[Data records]

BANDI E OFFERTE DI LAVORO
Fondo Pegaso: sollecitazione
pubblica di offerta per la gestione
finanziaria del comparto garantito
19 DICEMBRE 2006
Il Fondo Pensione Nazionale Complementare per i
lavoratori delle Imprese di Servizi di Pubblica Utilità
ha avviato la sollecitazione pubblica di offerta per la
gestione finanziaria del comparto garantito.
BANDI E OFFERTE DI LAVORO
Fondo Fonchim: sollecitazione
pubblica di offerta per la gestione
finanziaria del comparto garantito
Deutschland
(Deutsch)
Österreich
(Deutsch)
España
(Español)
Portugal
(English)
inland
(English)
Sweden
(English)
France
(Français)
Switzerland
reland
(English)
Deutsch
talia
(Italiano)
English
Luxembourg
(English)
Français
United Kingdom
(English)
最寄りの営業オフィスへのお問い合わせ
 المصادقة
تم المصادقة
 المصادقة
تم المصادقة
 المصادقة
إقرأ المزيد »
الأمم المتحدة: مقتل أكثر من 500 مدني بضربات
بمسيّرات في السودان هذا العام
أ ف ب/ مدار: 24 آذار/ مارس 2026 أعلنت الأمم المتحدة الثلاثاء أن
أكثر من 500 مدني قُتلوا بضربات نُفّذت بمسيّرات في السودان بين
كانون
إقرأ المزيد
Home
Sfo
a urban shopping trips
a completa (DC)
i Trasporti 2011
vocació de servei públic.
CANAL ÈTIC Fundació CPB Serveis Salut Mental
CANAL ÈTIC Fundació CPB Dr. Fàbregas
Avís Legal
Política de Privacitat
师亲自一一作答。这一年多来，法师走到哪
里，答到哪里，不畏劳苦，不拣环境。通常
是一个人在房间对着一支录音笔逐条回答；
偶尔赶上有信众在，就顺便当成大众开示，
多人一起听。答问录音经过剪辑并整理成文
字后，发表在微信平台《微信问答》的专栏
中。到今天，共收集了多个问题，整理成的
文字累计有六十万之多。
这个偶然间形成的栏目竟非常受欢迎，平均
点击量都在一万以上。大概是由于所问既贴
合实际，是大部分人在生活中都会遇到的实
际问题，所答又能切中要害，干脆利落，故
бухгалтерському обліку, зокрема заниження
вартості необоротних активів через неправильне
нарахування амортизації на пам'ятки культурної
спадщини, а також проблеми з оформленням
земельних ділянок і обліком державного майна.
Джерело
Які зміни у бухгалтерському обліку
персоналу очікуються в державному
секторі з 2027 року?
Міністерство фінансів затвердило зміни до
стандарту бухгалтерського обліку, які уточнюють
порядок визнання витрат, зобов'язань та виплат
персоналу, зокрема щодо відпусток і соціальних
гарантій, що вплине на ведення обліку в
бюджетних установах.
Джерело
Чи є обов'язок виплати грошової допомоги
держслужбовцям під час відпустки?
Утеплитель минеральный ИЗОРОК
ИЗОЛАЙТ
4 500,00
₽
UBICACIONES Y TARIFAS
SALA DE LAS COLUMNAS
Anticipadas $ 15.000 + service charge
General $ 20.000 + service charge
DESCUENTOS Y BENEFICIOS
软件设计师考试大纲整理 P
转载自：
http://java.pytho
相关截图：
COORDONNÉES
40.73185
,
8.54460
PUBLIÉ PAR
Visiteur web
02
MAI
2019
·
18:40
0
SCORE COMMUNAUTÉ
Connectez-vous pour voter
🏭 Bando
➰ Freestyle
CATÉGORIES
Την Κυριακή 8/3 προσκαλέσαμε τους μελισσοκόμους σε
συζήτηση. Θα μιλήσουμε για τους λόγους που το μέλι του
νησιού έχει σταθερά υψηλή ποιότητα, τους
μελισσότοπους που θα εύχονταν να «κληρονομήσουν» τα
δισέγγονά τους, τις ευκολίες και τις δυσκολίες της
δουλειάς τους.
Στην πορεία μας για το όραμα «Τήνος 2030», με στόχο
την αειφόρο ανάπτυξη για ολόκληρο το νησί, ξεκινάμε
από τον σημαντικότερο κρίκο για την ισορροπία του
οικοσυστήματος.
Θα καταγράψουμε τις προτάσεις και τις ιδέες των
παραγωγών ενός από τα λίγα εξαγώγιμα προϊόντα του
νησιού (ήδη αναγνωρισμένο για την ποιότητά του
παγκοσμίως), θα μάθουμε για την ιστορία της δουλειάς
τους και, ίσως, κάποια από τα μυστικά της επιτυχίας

Task item
The records shown above must be returned in full, exactly as written.

Your solution
BANDI E OFFERTE DI LAVORO
Fondo Pegaso: sollecitazione
pubblica di offerta per la gestione
finanziaria del comparto garantito
19 DICEMBRE 2006
Il Fondo Pensione Nazionale Complementare per i
lavoratori delle Imprese di Servizi di Pubblica Utilità
ha avviato la sollecitazione pubblica di offerta per la
gestione finanziaria del comparto garantito.
BANDI E OFFERTE DI LAVORO
Fondo Fonchim: sollecitazione
pubblica di offerta per la gestione
finanziaria del comparto garantito
Deutschland
(Deutsch)
Österreich
(Deutsch)
España
(Español)
Portugal
(English)
inland
(English)
Sweden
(English)
France
(Français)
Switzerland
reland
(English)
Deutsch
talia
(Italiano)
English
Luxembourg
(English)
Français
United Kingdom
(English)
最寄りの営業オフィスへのお問い合わせ
 المصادقة
تم المصادقة
 المصادقة
تم المصادقة
 المصادقة
إقرأ المزيد »
الأمم المتحدة: مقتل أكثر من 500 مدني بضربات
بمسيّرات في السودان هذا العام
أ ف ب/ مدار: 24 آذار/ مارس 2026 أعلنت الأمم المتحدة الثلاثاء أن
أكثر من 500 مدني قُتلوا بضربات نُفّذت بمسيّرات في السودان بين
كانون
إقرأ المزيد
Home
Sfo
a urban shopping trips
a completa (DC)
i Trasporti 2011
vocació de servei públic.
CANAL ÈTIC Fundació CPB Serveis Salut Mental
CANAL ÈTIC Fundació CPB Dr. Fàbregas
Avís Legal
Política de Privacitat
师亲自一一作答。这一年多来，法师走到哪
里，答到哪里，不畏劳苦，不拣环境。通常
是一个人在房间对着一支录音笔逐条回答；
偶尔赶上有信众在，就顺便当成大众开示，
多人一起听。答问录音经过剪辑并整理成文
字后，发表在微信平台《微信问答》的专栏
中。到今天，共收集了多个问题，整理成的
文字累计有六十万之多。
这个偶然间形成的栏目竟非常受欢迎，平均
点击量都在一万以上。大概是由于所问既贴
合实际，是大部分人在生活中都会遇到的实
际问题，所答又能切中要害，干脆利落，故
бухгалтерському обліку, зокрема заниження
вартості необоротних активів через неправильне
нарахування амортизації на пам'ятки культурної
спадщини, а також проблеми з оформленням
земельних ділянок і обліком державного майна.
Джерело
Які зміни у бухгалтерському обліку
персоналу очікуються в державному
секторі з 2027 року?
Міністерство фінансів затвердило зміни до
стандарту бухгалтерського обліку, які уточнюють
порядок визнання витрат, зобов'язань та виплат
персоналу, зокрема щодо відпусток і соціальних
гарантій, що вплине на ведення обліку в
бюджетних установах.
Джерело
Чи є обов'язок виплати грошової допомоги
держслужбовцям під час відпустки?
Утеплитель минеральный ИЗОРОК
ИЗОЛАЙТ
4 500,00
₽
UBICACIONES Y TARIFAS
SALA DE LAS COLUMNAS
Anticipadas $ 15.000 + service charge
General $ 20.000 + service charge
DESCUENTOS Y BENEFICIOS
软件设计师考试大纲整理 P
转载自：
http://java.pytho
相关截图：
COORDONNÉES
40.73185
,
8.54460
PUBLIÉ PAR
Visiteur web
02
MAI
2019
·
18:40
0
SCORE COMMUNAUTÉ
Connectez-vous pour voter
🏭 Bando
➰ Freestyle
CATÉGORIES
Την Κυριακή 8/3 προσκαλέσαμε τους μελισσοκόμους σε
συζήτηση. Θα μιλήσουμε για τους λόγους που το μέλι του
νησιού έχει σταθερά υψηλή ποιότητα, τους
μελισσότοπους που θα εύχονταν να «κληρονομήσουν» τα
δισέγγονά τους, τις ευκολίες και τις δυσκολίες της
δουλειάς τους.
Στην πορεία μας για το όραμα «Τήνος 2030», με στόχο
την αειφόρο ανάπτυξη για ολόκληρο το νησί, ξεκινάμε
από τον σημαντικότερο κρίκο για την ισορροπία του
οικοσυστήματος.
Θα καταγράψουμε τις προτάσεις και τις ιδέες των
παραγωγών ενός από τα λίγα εξαγώγιμα προϊόντα του
νησιού (ήδη αναγνωρισμένο για την ποιότητά του
παγκοσμίως), θα μάθουμε για την ιστορία της δουλειάς
τους και, ίσως, κάποια από τα μυστικά της επιτυχίας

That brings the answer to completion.